And so they would, the President promised himself grimly as the conversation ended. Here was Ted Jason again, to complicate his problems: here was the justification for violence, if it could but be tied to a purpose that could be rationalized as good. Again he uttered a wry, disgusted, impatient sound, with such vigorous vehemence that his sister, just going by in the hall, called out and asked if he was all right.

“First-rate,” he called back. “Can you bring me a glass of ice water?”

And when she did he tried, as he always had, to erase the worried look on her face with a matter-of-fact, comforting remark that would give her something else to think about besides him and his problems, which now were multiplied beyond even her usual loving concern.

“Ellie,” he said, “how would you and Tom like to come to Washington and live in the White House? You could be my official hostess. You’re the logical one, and now that Tom’s retired there’s no reason why you shouldn’t, that I can see. Tom could be my unofficial eyes and ears to scout around the government for me, and you could sashay around with Dolly Munson and Patsy Labaiya and the best of them. How about it?”

“Oh,” she said, putting her hand to her cheek in her characteristic way, “I’m sure that’s awfully kind of you, Bill, but I’m really not used to that kind of life, with all those glamorous people, and—”

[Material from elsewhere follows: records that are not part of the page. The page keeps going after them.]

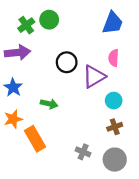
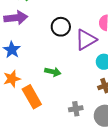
green arrow: (49, 104) -> (53, 72), moved
gray cross: (83, 152) -> (76, 109), turned -32

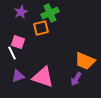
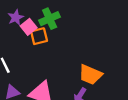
pink square: (18, 42) -> (29, 27), moved, turned 32

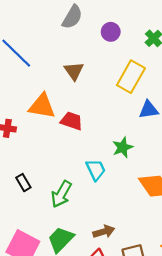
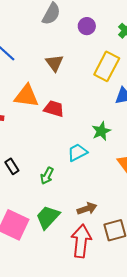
cyan trapezoid: (96, 170) -> (77, 152), turned -90
green arrow: (61, 194) -> (47, 176), size x0.7

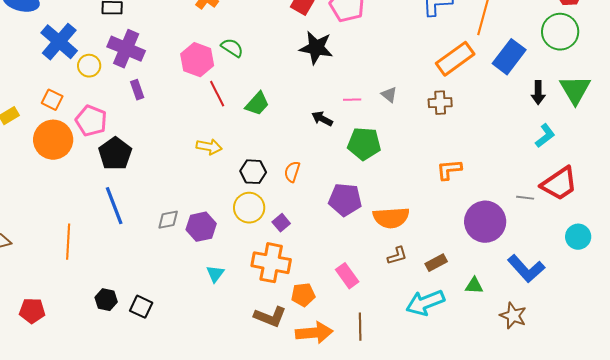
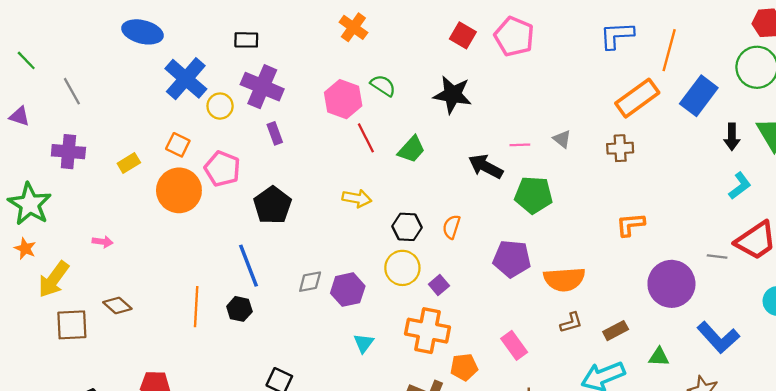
black star: (316, 48) -> (453, 95), moved
black arrow: (322, 119) -> (486, 166), size x1.4
black pentagon: (115, 154) -> (272, 205), moved
black hexagon: (106, 300) -> (239, 309), moved

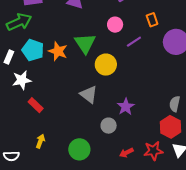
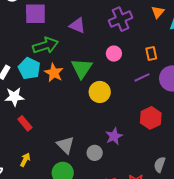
green arrow: (19, 22) -> (45, 45), moved
purple line: (134, 42) -> (142, 77), moved
gray triangle: (89, 94) -> (65, 145), moved
gray semicircle: (175, 104) -> (160, 165), moved
red hexagon: (171, 127) -> (151, 118), moved

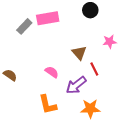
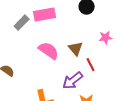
pink semicircle: (52, 72) -> (49, 51), moved, size x1.5

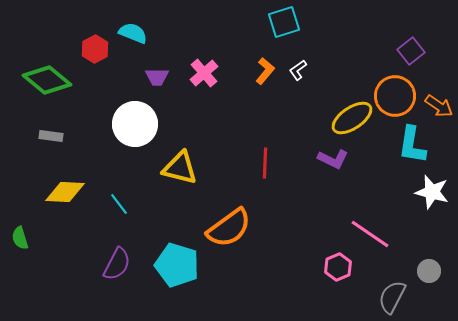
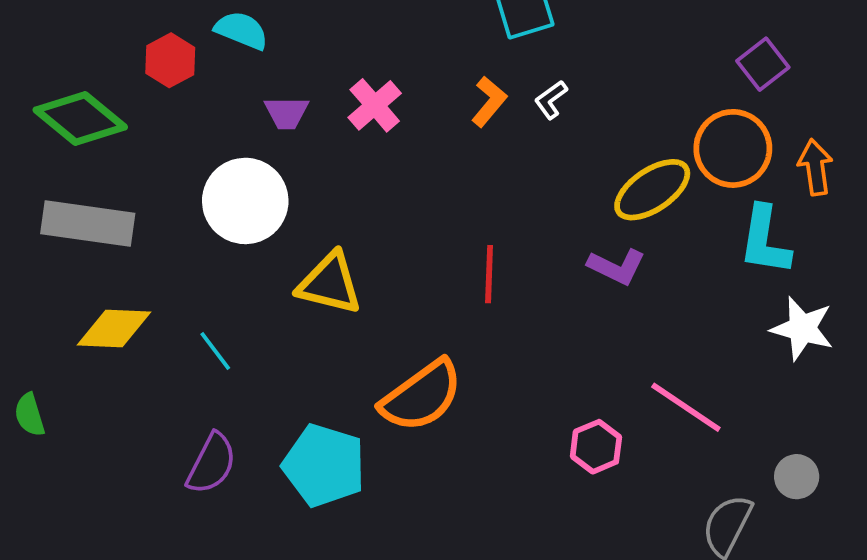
orange arrow: (439, 106) -> (815, 167), turned -132
gray rectangle: (51, 136) -> (88, 223), size x2.0
pink hexagon: (338, 267) -> (596, 447), moved

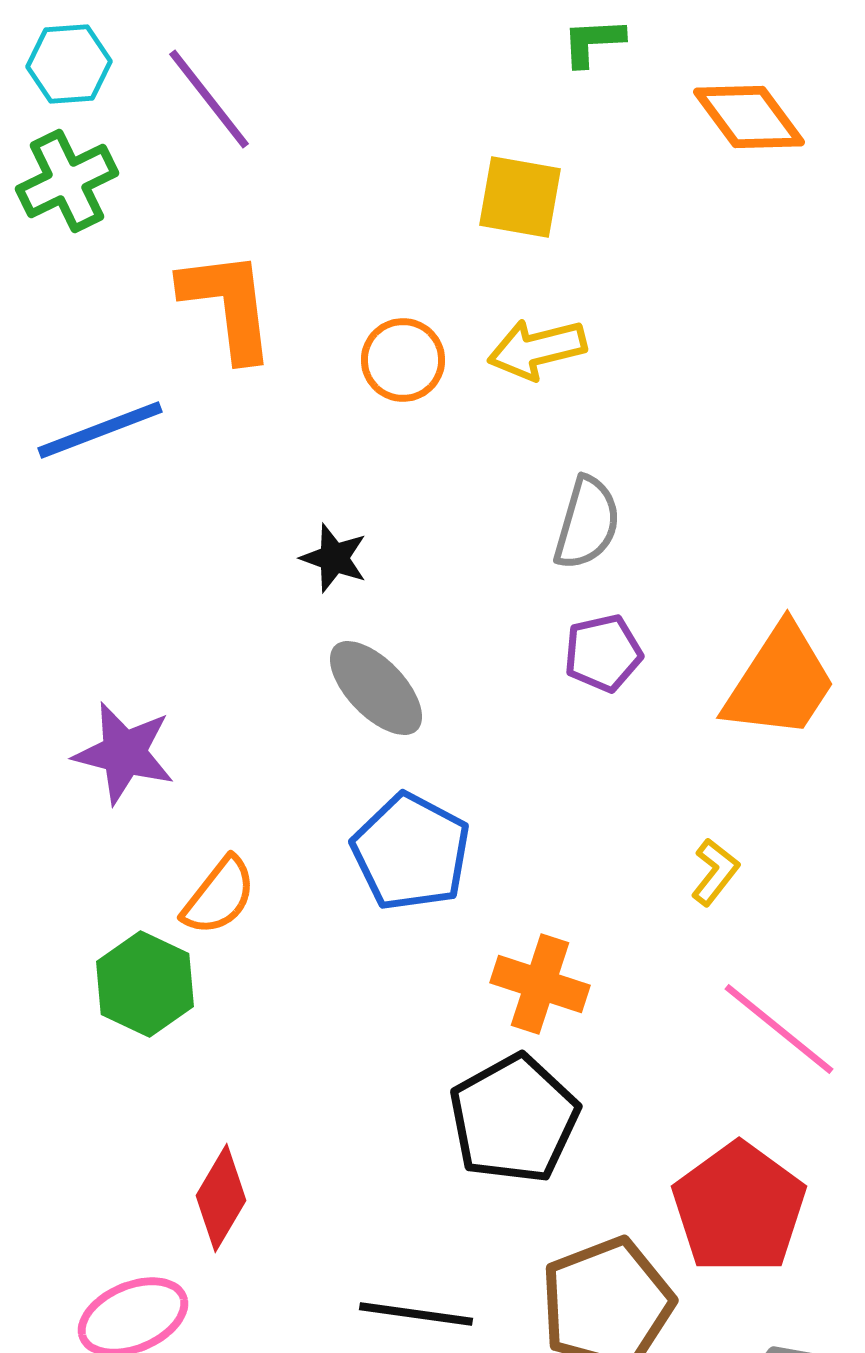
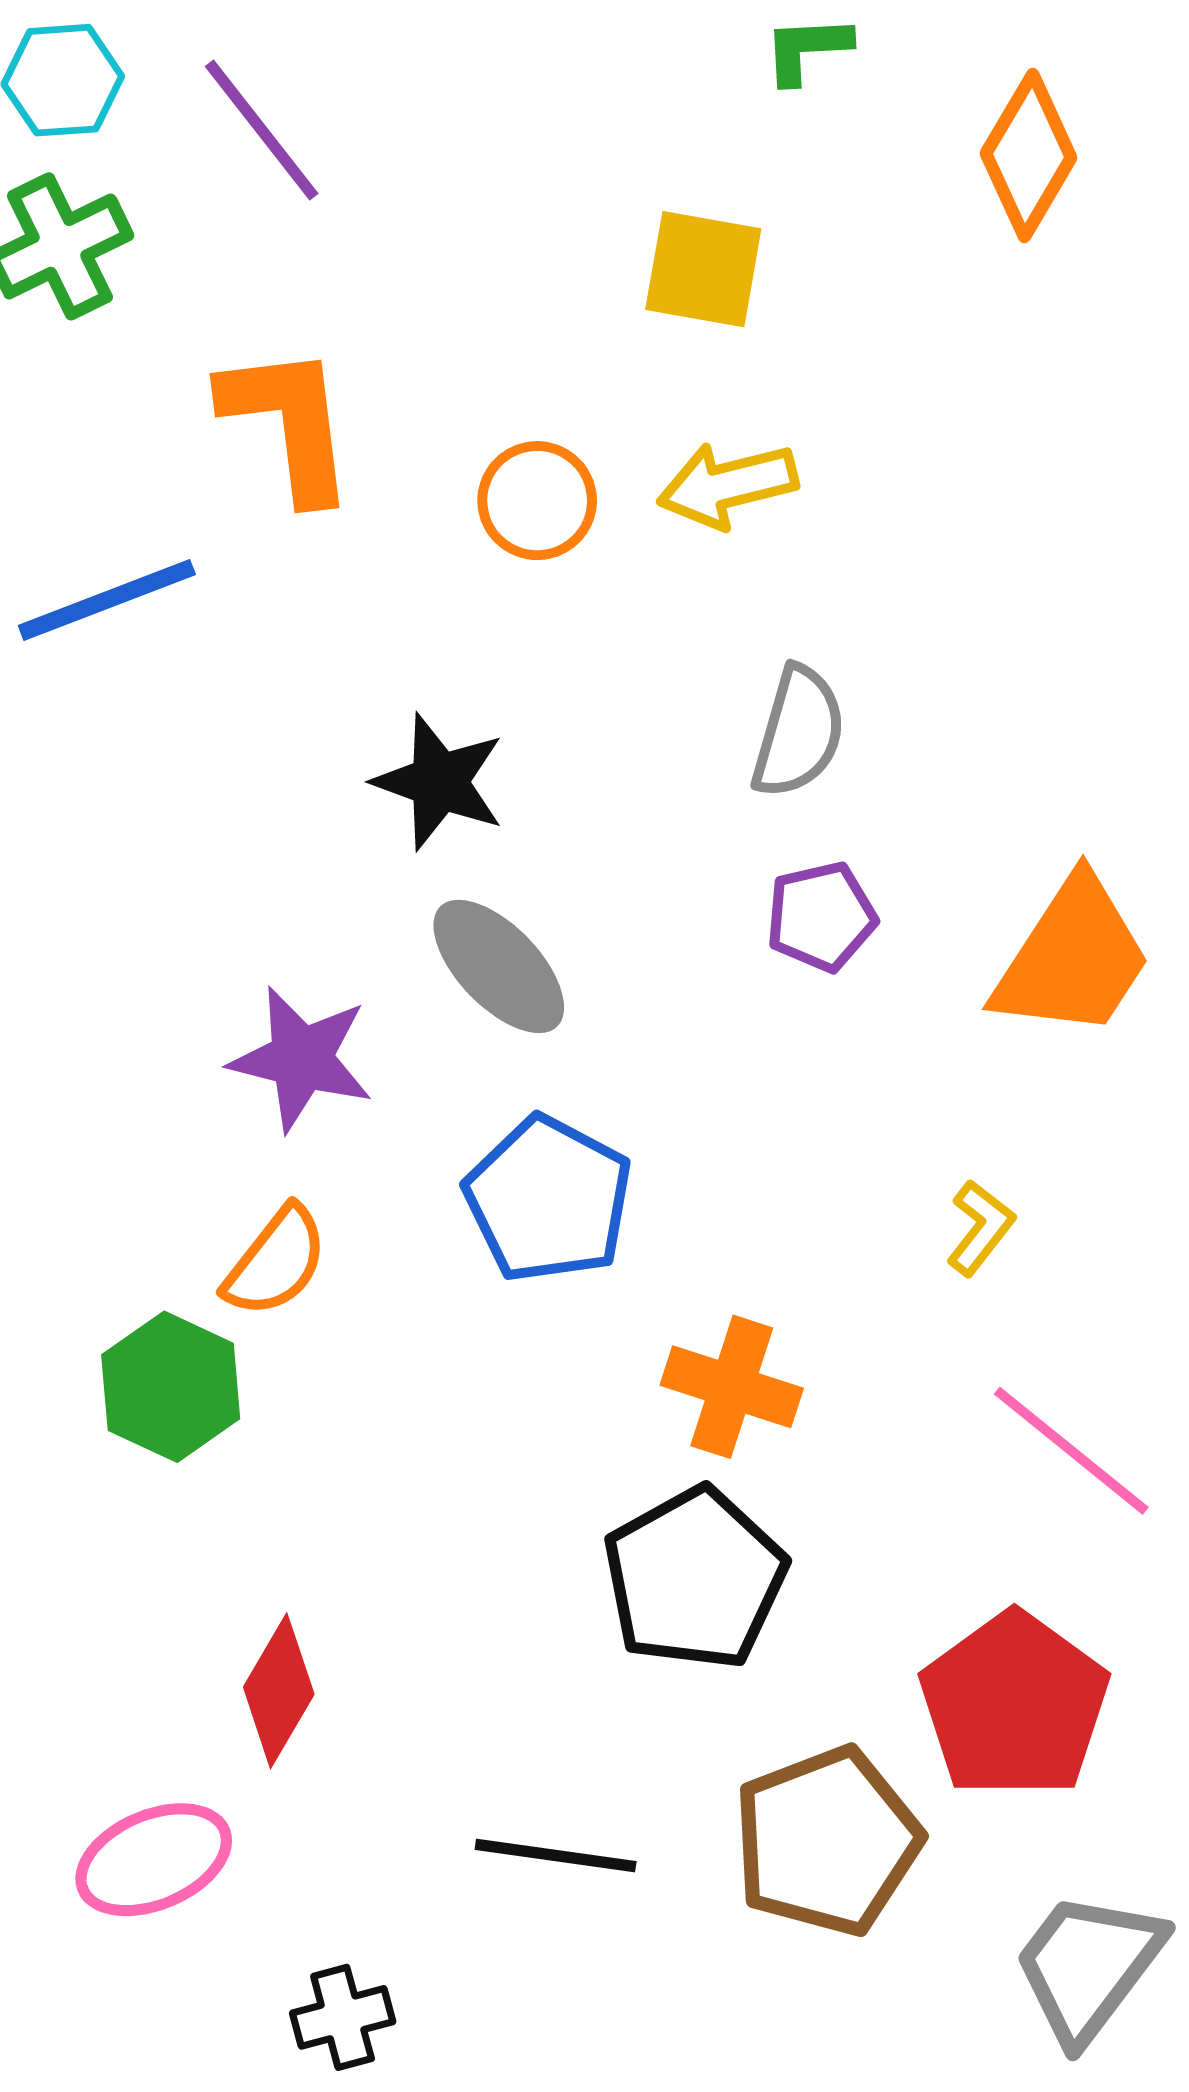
orange diamond: (749, 117) -> (1029, 155), turned 67
black star: (334, 558) -> (439, 782), size x1.4
purple star: (124, 753) -> (301, 1059), moved

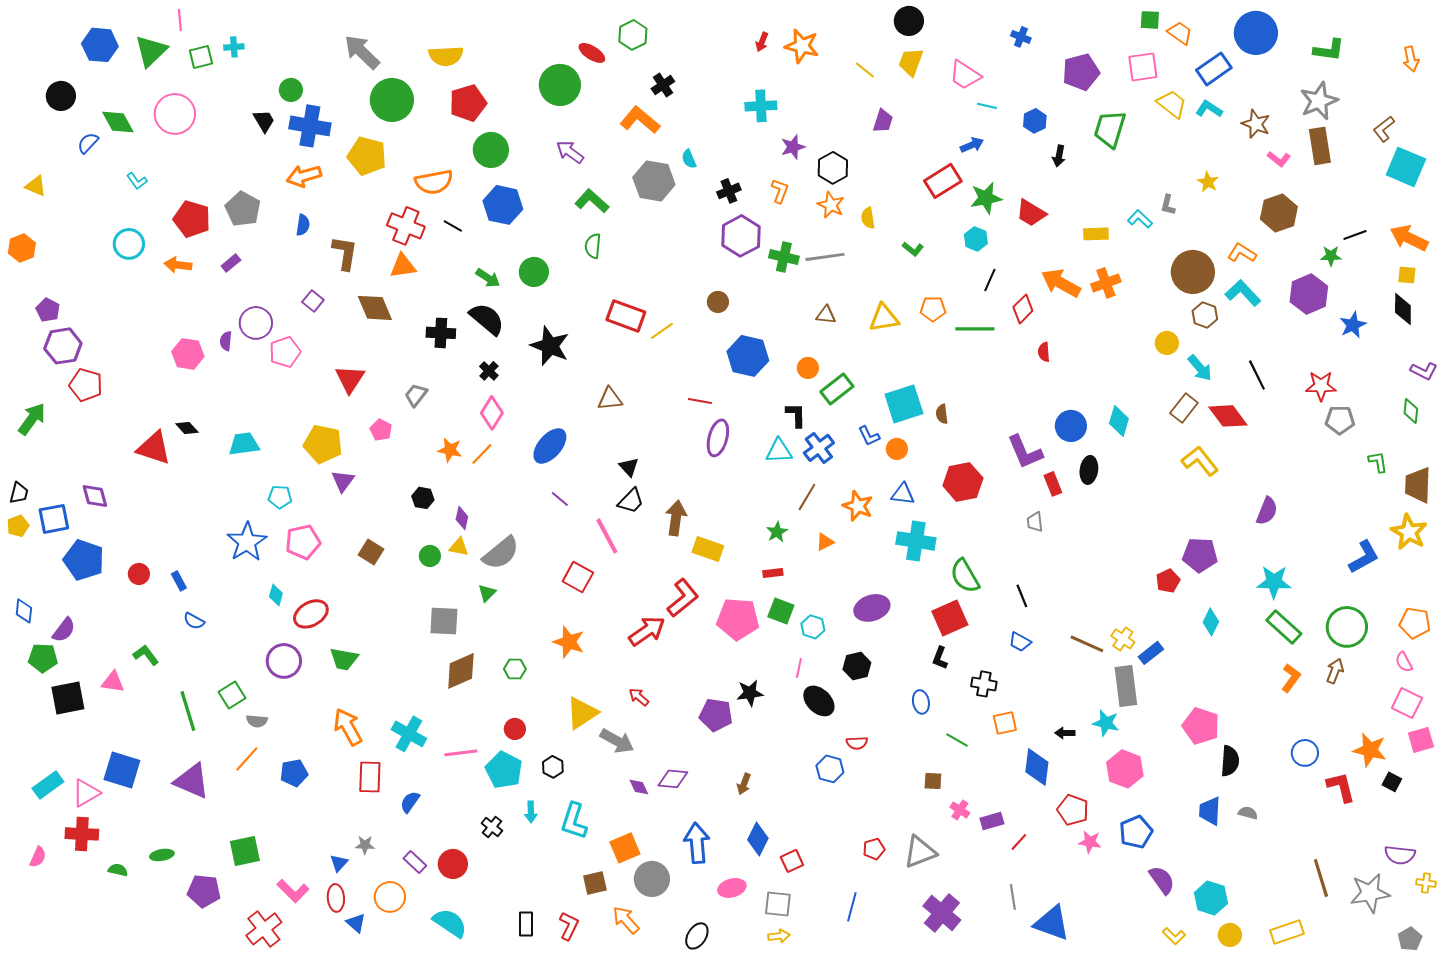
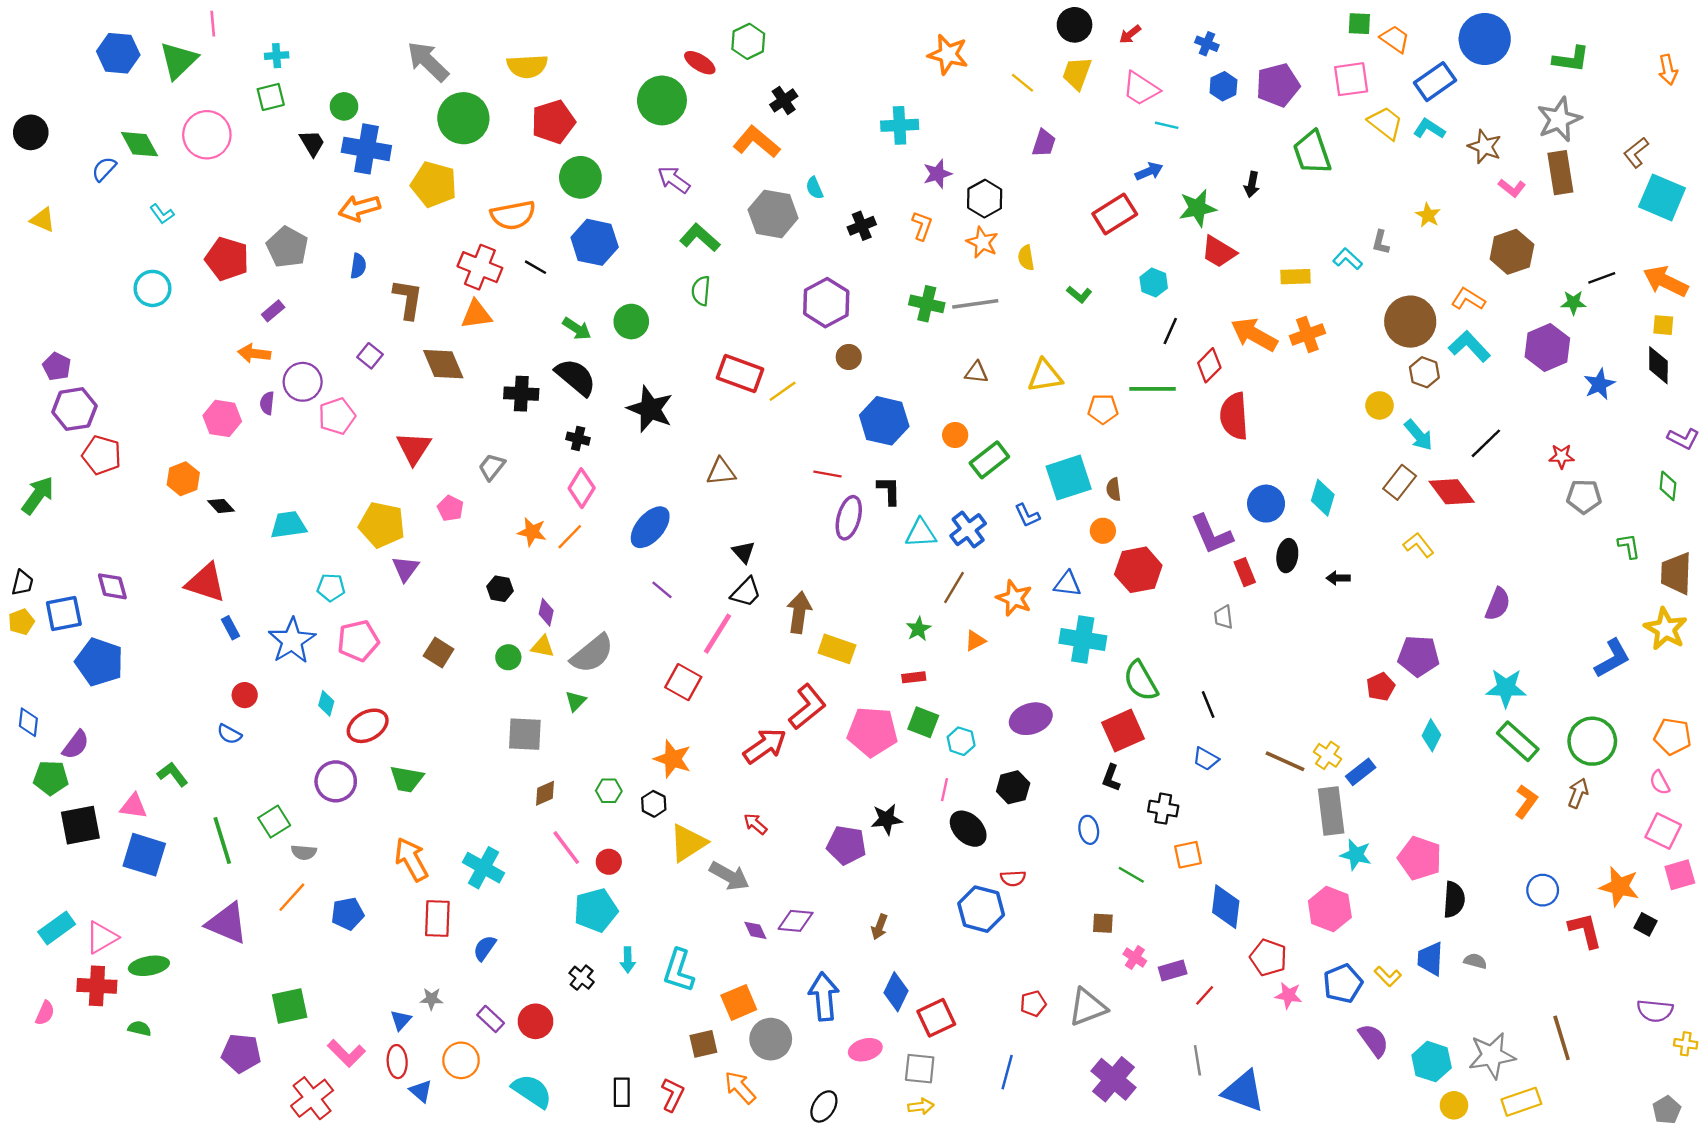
red arrow: (762, 42) -> (1130, 34), moved, turned 30
green square: (201, 57) -> (271, 97), moved
black circle: (61, 96) -> (31, 132), moved
blue hexagon: (1035, 121) -> (1223, 86), moved
green trapezoid: (1110, 129) -> (1312, 152), turned -36
green star: (986, 198) -> (1197, 208), moved
purple hexagon: (741, 236) -> (826, 303), moved
orange hexagon: (22, 248) -> (183, 479), moved
orange arrow: (178, 265) -> (254, 353), moved
orange pentagon: (933, 309) -> (1103, 409), moved
red semicircle: (1044, 352) -> (1234, 416), size x2.0
black cross: (489, 371) -> (578, 439), turned -30
black line: (1257, 375) -> (1486, 443), turned 72
red star: (1321, 386) -> (1562, 456), size x0.7
black L-shape: (796, 415) -> (889, 491), moved
red triangle: (154, 448) -> (206, 583), moved
orange circle: (897, 449) -> (1103, 531), moved
yellow L-shape: (1200, 461) -> (1419, 545), size x0.7
pink line: (607, 536) -> (718, 634), turned 60
red circle: (139, 574) -> (245, 695), moved
blue rectangle: (179, 581) -> (231, 628), moved
brown diamond: (461, 671) -> (545, 793), size x0.6
cyan star: (1106, 723) -> (1356, 855), moved
black arrow: (1065, 733) -> (1338, 578), moved
pink line: (461, 753) -> (566, 848), moved, turned 60
black hexagon: (553, 767) -> (654, 804), moved
blue hexagon: (830, 769) -> (981, 909), size x1.4
blue square: (122, 770) -> (144, 855), moved
cyan pentagon: (504, 770) -> (596, 910), turned 30
green ellipse: (162, 855) -> (149, 966), moved, size x1.4
red square: (792, 861) -> (936, 1018), size x1.4
gray star: (1370, 893) -> (1492, 1056), moved
yellow L-shape: (1174, 936) -> (1388, 976), moved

“Now, nonsense,” he said with a big-brotherly firmness. “Never let it be said that a child of Leadville can’t cope with the world’s great. I have: you can. Anyway, Ellie, your President needs you. You know you and Tom will be happy as clams. Let’s have no more talk about it.”

“Yes, sir,” she said with a little smile. “Masterful Mr. Speaker does it again.” She frowned thoughtfully. “I wonder if I should even speak to Patsy Labaiya.”

“Better,” he said with a chuckle. Then the chuckle died. “Her friends will picket the White House if you don’t.”

“Billy,” she said earnestly, “do be careful. Please, be careful.”

He gave her a long look.

“As careful as can be. But you know how it is.”

“Yes,” she agreed quietly. “And it terrifies me.”

He shrugged.

“The alternative is to run away. I can’t do that. It’s against my nature and against my job. I’m the only President there is. I can’t duck it, even if I wanted to.”

“I can imagine you wanting to,” she said with a trace of returning humor. He smiled.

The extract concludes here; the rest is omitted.